He leans uncomfortably close and says, “That was not assault. But you're right, man, you're not adorable.” He runs off and rejoins his game with the debatably more beautiful people.

“Don't listen to him,” Molly says.

“Did he hurt your feelings?” Stacey asks with something less than full feeling.

“I think I'll recover,” I say. “What
is
this place anyway?” I ask, scanning the landscape, which I suddenly and uncharitably think of as land-scrape.

“It's The Beach,” Molly chirps.

“Not like any beach I've ever come across,” I say.

“I'm sure it's not,” Stacey says. “I've only been here a couple times before, the only other time I came to Crystal City. True enough, it's not what a lot of folks would be looking for in a beach. But it's cool. Pretty open with characters. Mostly safe.”

“Mostly,” I echo.

“Well, sure. No place is totally safe. Ain't that right, Miss Molly?”

Molly looks fleetingly at Stacey and then whips her head away toward the bay. Down at the waterline, a pack of three big mutty dogs emerges from by the canal and starts splashing around, yipping and pawing at each other. Molly coos, squeals, and tears off toward them like she's their long lost fourth member.

Stacey and I watch her, like parents. Feral though they seem to be, the dogs take her in and include her as if they had been expecting her all along.

“So, you guys are pals, now,” I say.

“I guess. ‘Pals' is a kinda stupid word though.”

You have to figure you can't offend anybody with the word “pals.” I look to the side and watch Stacey watching Molly with grim intensity.

“You're probably good for her.”

“I probably am. Just by virtue of not having a dick, I think I'm good for her.”

First, I'm shocked into silence. Then, I'm shocked into looking away from her toward Molly and her canine pack.

“I'm sorry,” I say. “I'll be quiet.”

My magical mystical powers of amusement have somehow worked on Stacey again, because she leans forward with her head on her knees and her mouth open in a silent laugh. Then she straightens up and slaps me on the leg.

“Didn't mean you, Kiki. Your dick isn't a problem for anybody.”

Ah, come on, now.

You wait an entire lifetime for a girl like Stacey to even contemplate . . .
that
. . . and then it finally happens. It was not what I had hoped it would be.
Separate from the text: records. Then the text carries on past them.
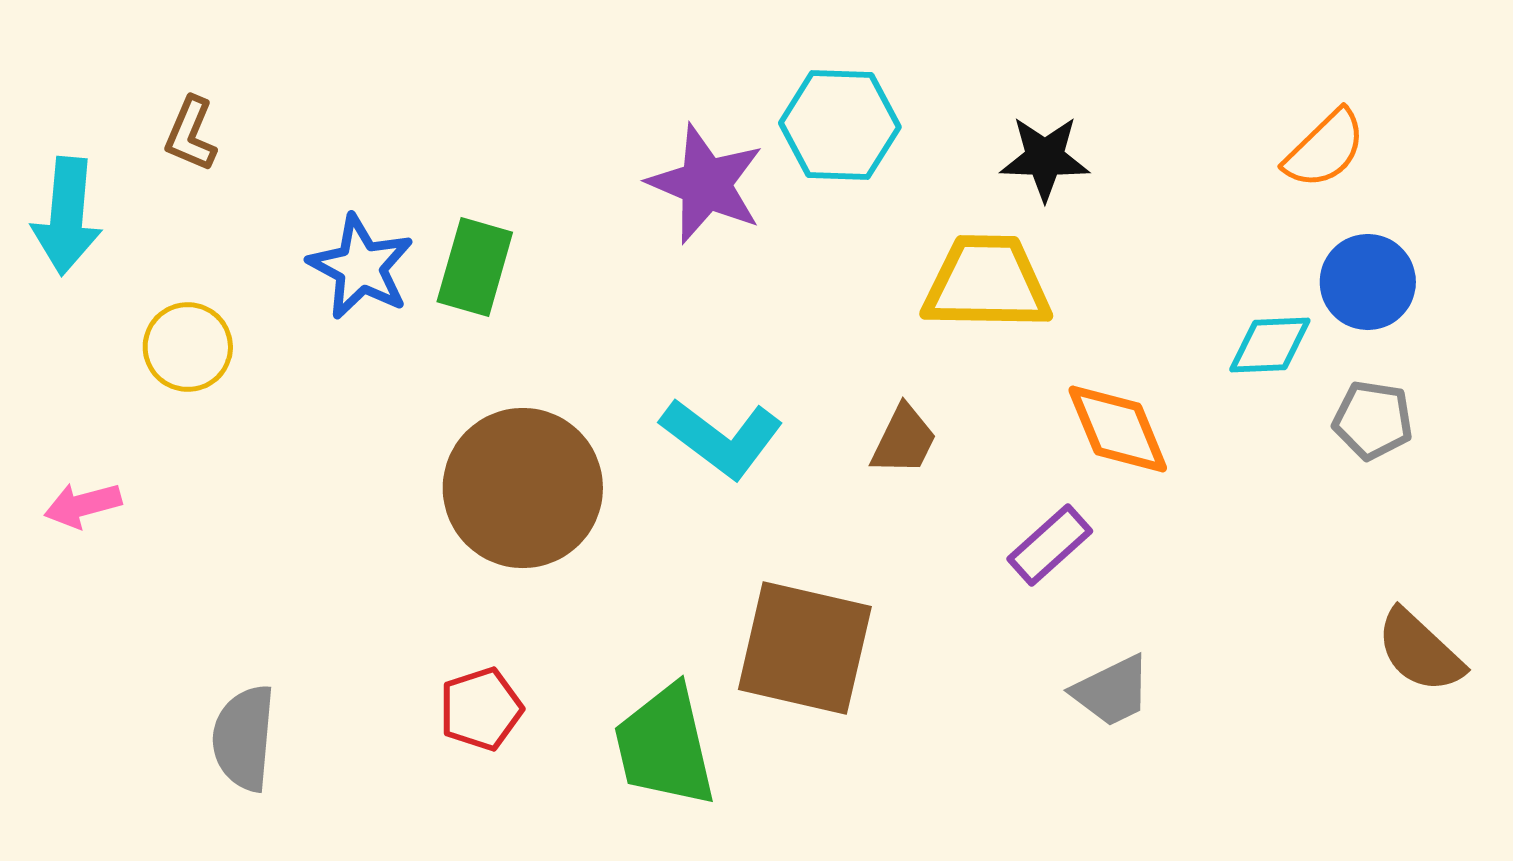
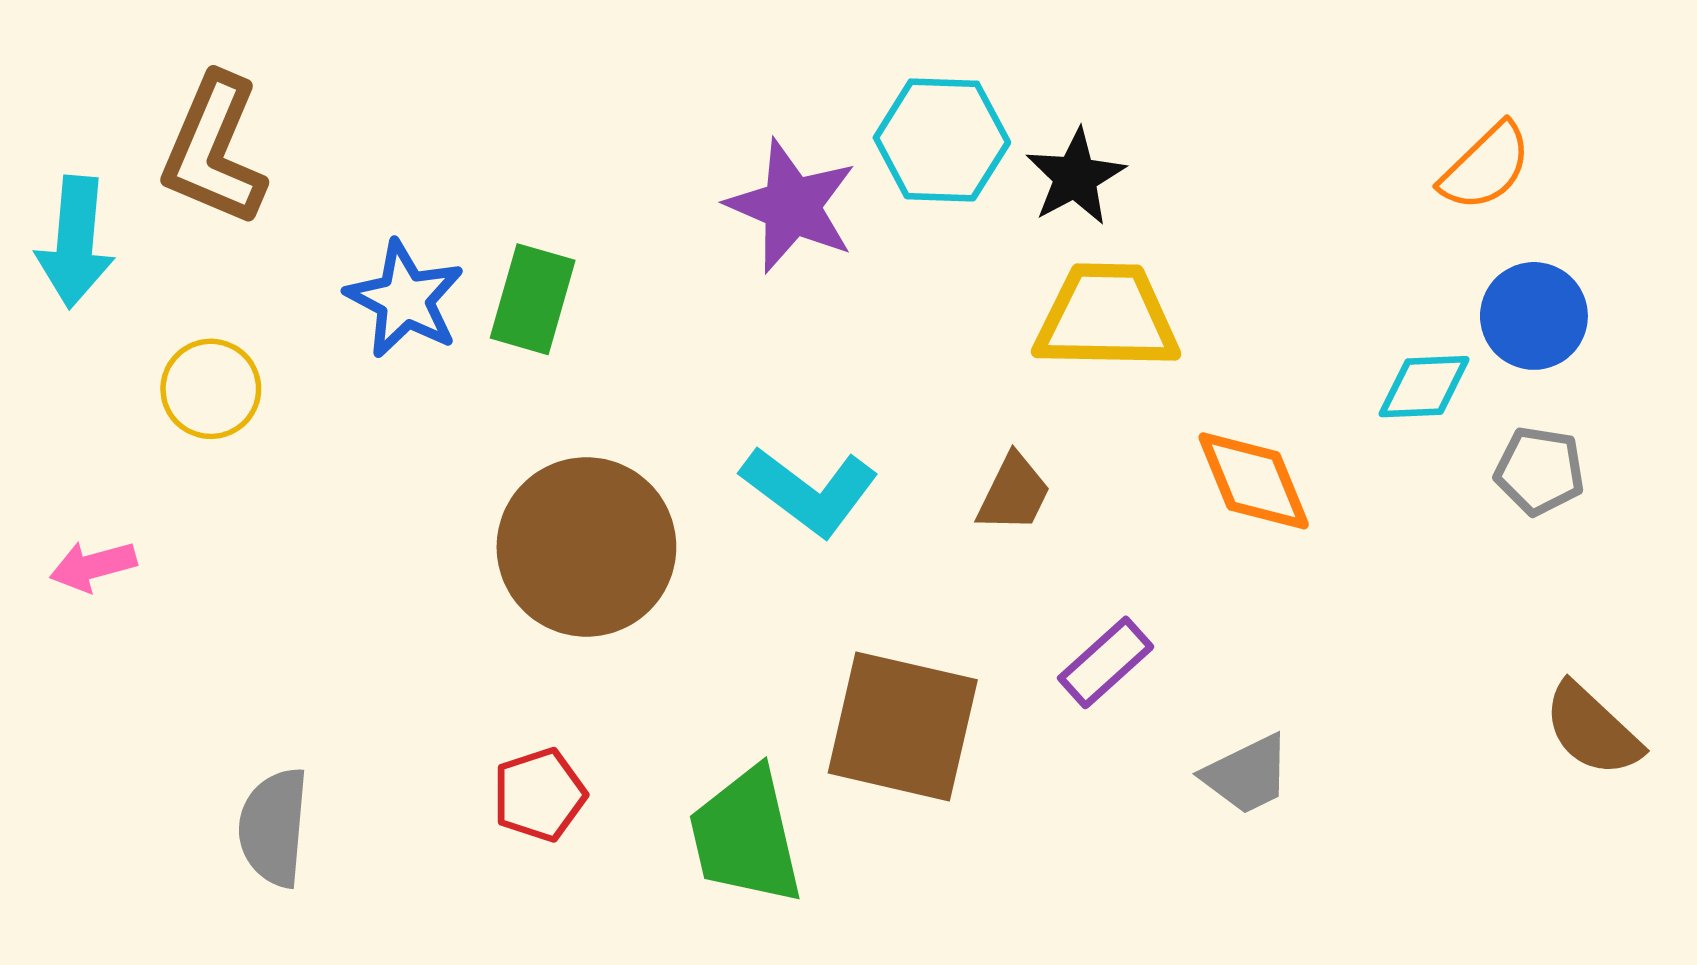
brown L-shape: (191, 134) -> (214, 150), size x1.8
black star: (1045, 158) -> (1075, 177), moved, turned -30
purple rectangle: (1050, 545) -> (1106, 662), moved

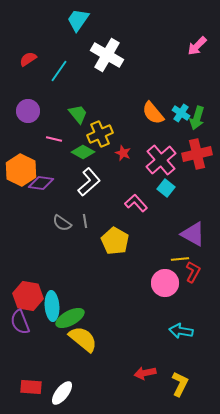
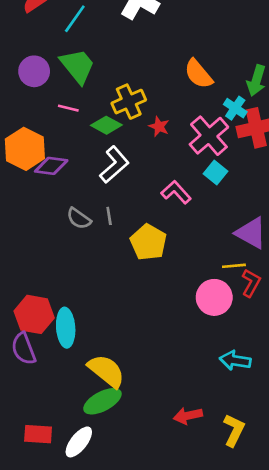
cyan cross: (181, 113) -> (235, 108), moved
green trapezoid: (78, 114) -> (77, 66), moved, size x1.4
green ellipse: (70, 318) -> (102, 401), moved

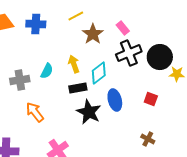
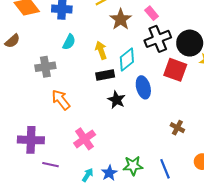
cyan semicircle: (47, 71) -> (69, 42), moved
red square: (151, 99) -> (175, 70), moved, size x1.6
black star: (89, 112) -> (116, 100), size x0.7

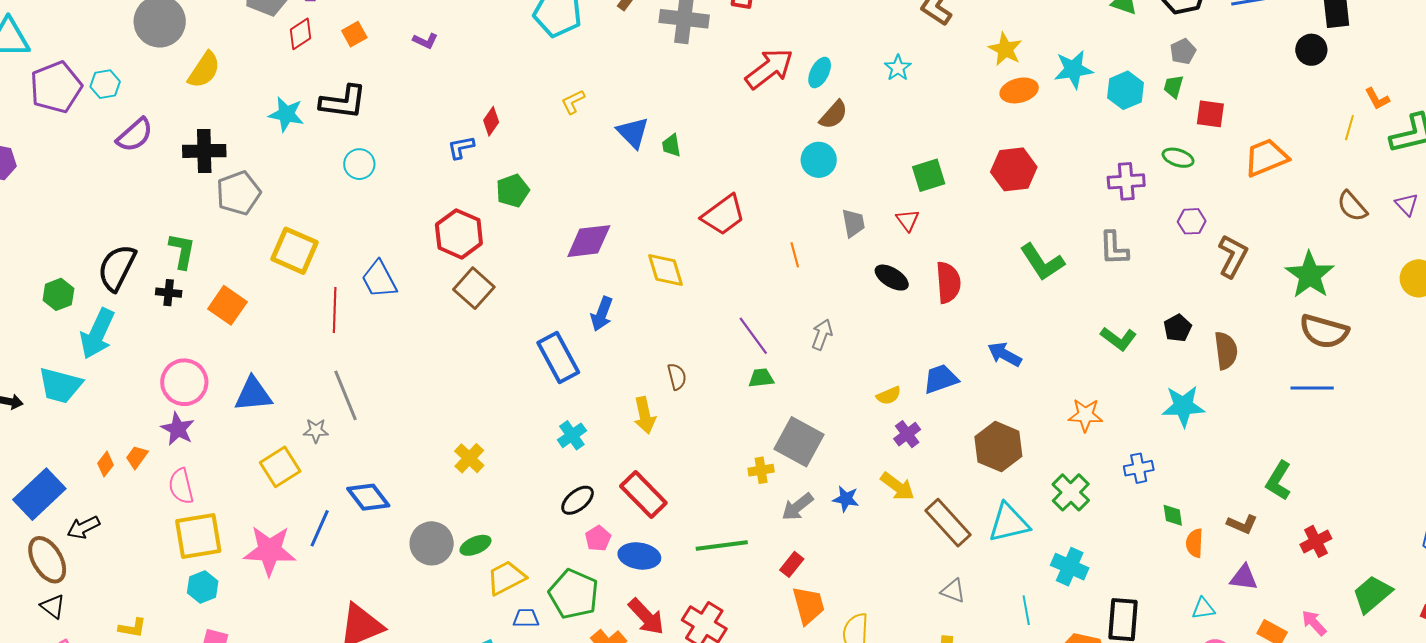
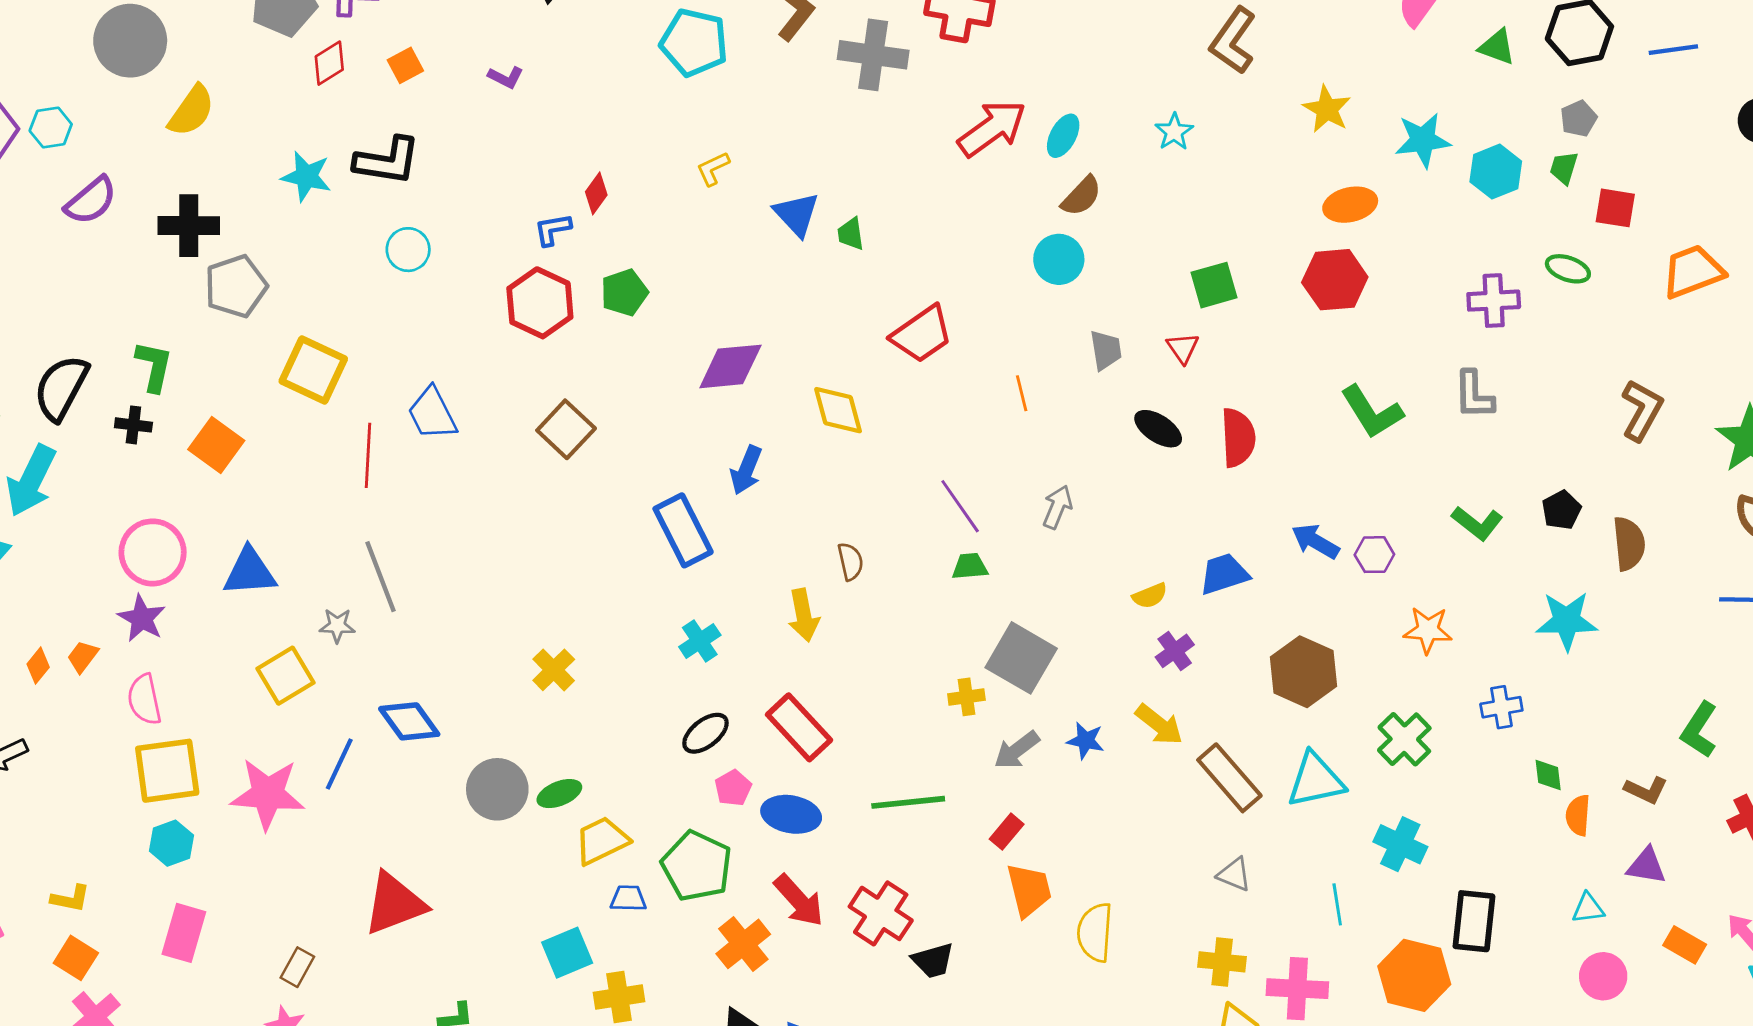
orange ellipse: (1019, 90) -> (1350, 205), moved
purple hexagon: (1192, 221) -> (1374, 555), moved
red hexagon: (459, 234) -> (540, 303), moved

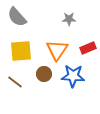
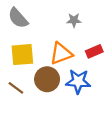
orange triangle: (57, 50) -> (61, 53), turned 35
brown circle: (44, 74) -> (47, 79), size x1.5

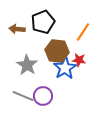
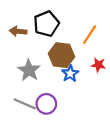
red star: (79, 60) -> (98, 65), moved
blue star: (65, 68) -> (70, 74), size x0.7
“I'm outta here,” I snap, jumping to my feet like the big sand-mottled jerk-in-the-box that I feel like.

I pass right across her line of vision and am almost away when she catches me midstomp, midhuff, by the ankle and brings me right down to the ground once more.

I am lying in the sand, facing away from her, feeling the strong grip on my ankle and lost for any next moves.

“Don't make me drag you,” she says.

The triple play of humiliation would have been too much to bear so I twist and scoot myself back to sit next to her again.

I stare stone-faced at Molly as she marches back up to the beach toward us.

“I promise I didn't mean any disrespect to you,” Stacey says, then leans close to my ear, “or your dick. I'm sure it's a wonderful thing for what it is.”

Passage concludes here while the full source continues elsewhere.